Questions fréquentes
Comment se partage la succession entre deux enfants ?
La succession se partage automatiquement à parts égales : chaque enfant reçoit 50 % de l'actif net successoral. C'est la règle légale. Avec un testament, vous pouvez modifier légèrement la répartition, mais la réserve héréditaire (2/3 du patrimoine avec 2 enfants) protège chaque enfant.
Quel est l'abattement total pour deux enfants ?
Chaque enfant bénéficie de son propre abattement de 100 000 €, soit 200 000 € au total pour la succession. Ces abattements sont personnels : ils s'appliquent à la part de chaque enfant individuellement. Ils intègrent les donations des 15 dernières années.
Est-ce qu'avoir deux enfants réduit les droits de succession par rapport à un enfant unique ?
Oui, de deux façons. D'abord, le patrimoine est divisé en deux parts plus petites, donc chaque part tombe dans des tranches moins élevées du barème progressif. Ensuite, vous bénéficiez de deux abattements de 100 000 € au lieu d'un seul. La charge totale est donc généralement inférieure, ou du moins mieux répartie entre les héritiers.
Les donations passées réduisent-elles l'abattement de 100 000 € ?
Oui, si elles ont été faites dans les 15 dernières années.

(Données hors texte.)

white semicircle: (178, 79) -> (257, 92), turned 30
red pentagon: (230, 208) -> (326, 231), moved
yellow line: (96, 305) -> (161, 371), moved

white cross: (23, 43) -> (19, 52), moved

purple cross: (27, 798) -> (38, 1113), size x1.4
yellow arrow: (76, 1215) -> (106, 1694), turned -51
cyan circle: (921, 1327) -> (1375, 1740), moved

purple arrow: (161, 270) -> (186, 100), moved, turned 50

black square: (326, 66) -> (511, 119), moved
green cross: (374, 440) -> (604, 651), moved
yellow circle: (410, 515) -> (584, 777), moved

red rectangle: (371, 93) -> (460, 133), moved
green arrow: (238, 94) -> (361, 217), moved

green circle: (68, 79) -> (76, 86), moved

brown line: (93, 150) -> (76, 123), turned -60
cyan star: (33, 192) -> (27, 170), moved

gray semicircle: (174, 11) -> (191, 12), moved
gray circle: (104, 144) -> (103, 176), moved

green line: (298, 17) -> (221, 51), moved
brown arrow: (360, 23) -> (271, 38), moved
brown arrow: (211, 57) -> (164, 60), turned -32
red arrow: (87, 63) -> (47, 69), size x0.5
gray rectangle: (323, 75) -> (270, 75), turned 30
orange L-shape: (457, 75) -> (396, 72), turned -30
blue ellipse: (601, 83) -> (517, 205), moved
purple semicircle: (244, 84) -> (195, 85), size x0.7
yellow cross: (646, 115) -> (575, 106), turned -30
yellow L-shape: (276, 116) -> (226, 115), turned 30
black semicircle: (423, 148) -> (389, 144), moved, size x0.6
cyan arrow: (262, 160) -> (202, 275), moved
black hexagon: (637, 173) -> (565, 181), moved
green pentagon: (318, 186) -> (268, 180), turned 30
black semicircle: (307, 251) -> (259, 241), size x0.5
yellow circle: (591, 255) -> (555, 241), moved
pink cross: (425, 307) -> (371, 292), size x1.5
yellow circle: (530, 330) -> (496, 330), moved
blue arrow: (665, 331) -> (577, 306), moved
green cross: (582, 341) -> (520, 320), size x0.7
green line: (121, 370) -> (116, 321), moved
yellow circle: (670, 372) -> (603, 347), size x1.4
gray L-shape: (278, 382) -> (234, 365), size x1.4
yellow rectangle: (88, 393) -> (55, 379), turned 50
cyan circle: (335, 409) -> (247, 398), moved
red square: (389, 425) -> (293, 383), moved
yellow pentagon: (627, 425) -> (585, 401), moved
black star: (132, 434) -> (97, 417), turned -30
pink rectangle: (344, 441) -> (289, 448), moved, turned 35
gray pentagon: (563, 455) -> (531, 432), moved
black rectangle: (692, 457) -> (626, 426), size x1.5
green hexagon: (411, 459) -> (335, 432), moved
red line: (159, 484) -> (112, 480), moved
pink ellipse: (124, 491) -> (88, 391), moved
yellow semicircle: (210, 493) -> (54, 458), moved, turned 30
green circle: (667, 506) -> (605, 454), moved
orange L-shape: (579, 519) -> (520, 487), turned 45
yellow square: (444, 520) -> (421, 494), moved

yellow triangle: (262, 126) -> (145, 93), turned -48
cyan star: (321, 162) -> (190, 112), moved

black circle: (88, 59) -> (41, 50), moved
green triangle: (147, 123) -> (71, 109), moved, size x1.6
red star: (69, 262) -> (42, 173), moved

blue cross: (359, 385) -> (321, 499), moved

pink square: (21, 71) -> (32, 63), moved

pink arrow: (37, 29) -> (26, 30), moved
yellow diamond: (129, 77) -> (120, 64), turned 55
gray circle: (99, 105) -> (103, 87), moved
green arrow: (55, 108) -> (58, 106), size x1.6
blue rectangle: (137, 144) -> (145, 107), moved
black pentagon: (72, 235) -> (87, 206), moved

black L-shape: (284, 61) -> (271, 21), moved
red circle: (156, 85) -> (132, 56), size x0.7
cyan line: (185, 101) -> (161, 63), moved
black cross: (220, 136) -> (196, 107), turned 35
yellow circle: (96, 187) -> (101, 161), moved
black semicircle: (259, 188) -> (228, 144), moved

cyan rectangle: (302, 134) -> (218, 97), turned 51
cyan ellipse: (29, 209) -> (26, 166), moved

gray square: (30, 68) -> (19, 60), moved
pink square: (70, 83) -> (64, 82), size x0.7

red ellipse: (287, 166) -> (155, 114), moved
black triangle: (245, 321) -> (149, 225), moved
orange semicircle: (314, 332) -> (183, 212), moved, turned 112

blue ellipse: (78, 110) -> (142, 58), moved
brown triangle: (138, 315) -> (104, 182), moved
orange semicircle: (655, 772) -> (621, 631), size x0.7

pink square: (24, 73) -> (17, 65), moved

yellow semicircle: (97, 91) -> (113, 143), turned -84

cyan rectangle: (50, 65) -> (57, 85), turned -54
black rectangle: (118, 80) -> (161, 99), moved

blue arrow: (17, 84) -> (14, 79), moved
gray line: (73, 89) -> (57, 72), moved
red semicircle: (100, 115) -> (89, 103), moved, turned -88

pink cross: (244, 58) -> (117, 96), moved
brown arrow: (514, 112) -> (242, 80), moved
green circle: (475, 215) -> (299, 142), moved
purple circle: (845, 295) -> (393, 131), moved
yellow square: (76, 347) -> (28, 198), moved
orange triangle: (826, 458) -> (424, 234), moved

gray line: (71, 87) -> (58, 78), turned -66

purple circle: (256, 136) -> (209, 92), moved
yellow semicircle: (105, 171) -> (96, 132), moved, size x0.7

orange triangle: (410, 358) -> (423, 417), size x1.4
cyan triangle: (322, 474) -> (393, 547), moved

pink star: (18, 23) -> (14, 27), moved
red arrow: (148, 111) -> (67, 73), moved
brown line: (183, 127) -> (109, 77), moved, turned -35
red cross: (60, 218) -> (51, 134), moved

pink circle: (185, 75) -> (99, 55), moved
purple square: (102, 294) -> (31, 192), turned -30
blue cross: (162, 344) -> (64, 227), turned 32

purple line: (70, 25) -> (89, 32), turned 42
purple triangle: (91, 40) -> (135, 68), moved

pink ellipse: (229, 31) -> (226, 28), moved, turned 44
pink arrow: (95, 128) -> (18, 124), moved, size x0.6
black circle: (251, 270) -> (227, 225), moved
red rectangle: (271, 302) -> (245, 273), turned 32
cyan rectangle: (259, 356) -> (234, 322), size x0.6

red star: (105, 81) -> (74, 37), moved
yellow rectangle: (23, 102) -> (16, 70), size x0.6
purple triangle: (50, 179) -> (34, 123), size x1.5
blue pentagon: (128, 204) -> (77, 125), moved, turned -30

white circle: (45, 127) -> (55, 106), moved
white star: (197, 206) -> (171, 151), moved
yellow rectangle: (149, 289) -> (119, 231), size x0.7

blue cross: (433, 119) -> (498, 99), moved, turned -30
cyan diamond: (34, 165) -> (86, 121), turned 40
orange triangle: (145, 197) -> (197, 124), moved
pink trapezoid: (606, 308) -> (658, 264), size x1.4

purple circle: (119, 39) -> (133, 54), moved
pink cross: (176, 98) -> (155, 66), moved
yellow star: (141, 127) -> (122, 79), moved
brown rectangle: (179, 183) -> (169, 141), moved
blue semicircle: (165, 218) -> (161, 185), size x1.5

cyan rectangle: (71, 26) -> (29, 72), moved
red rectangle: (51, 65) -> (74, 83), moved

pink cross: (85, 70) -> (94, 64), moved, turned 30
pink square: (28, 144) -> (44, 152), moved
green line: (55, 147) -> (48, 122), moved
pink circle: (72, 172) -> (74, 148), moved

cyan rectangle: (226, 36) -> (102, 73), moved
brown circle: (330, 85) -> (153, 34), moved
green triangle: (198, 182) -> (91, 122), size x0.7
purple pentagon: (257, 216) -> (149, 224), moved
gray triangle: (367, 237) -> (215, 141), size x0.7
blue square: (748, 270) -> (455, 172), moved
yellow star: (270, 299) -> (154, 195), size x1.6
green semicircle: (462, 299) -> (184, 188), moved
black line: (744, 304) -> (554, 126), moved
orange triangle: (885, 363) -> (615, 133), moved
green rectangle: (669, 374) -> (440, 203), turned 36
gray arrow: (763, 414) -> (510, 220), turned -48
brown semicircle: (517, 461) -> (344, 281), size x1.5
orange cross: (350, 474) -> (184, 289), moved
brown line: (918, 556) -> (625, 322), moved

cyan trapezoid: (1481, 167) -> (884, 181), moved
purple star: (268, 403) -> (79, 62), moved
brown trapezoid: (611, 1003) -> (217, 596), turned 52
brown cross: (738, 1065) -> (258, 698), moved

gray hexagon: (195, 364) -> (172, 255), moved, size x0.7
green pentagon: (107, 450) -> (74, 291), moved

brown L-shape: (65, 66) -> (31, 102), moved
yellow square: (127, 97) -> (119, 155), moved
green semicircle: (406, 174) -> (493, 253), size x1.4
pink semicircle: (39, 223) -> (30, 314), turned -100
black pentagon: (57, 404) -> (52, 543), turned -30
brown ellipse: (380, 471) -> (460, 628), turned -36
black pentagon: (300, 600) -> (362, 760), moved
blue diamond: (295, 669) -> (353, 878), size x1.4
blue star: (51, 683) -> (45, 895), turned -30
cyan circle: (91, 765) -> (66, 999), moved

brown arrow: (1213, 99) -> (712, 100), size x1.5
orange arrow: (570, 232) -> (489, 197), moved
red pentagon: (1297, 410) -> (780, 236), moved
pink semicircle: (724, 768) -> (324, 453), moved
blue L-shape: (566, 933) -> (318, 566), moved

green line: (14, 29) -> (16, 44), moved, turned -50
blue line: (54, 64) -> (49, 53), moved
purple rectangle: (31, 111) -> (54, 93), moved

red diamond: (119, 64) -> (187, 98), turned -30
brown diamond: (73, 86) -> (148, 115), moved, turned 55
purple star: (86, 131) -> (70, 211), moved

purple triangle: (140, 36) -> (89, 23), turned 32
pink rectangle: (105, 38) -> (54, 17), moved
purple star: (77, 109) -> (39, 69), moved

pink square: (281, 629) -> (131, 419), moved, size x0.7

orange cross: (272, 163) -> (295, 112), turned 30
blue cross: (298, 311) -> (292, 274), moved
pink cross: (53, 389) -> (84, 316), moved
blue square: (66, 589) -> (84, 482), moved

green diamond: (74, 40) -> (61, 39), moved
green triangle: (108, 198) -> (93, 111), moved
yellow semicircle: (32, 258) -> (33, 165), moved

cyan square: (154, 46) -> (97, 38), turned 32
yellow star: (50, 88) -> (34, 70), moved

Par exemple, si vous avez donné 60 000 € à un enfant il y a 5 ans, il ne lui reste que 40 000 € d'abattement à la succession. Passé 15 ans, l'abattement se recharge complètement et la donation n'est plus prise en compte.
Que se passe-t-il si un enfant renonce à la succession ?
Si un enfant renonce à la succession, sa part revient à ses propres enfants (les petits-enfants du défunt) par représentation, ou à l'autre enfant s'il n'a pas de descendants. La renonciation peut avoir du sens si l'enfant est très endetté ou si la succession comporte plus de dettes que d'actifs.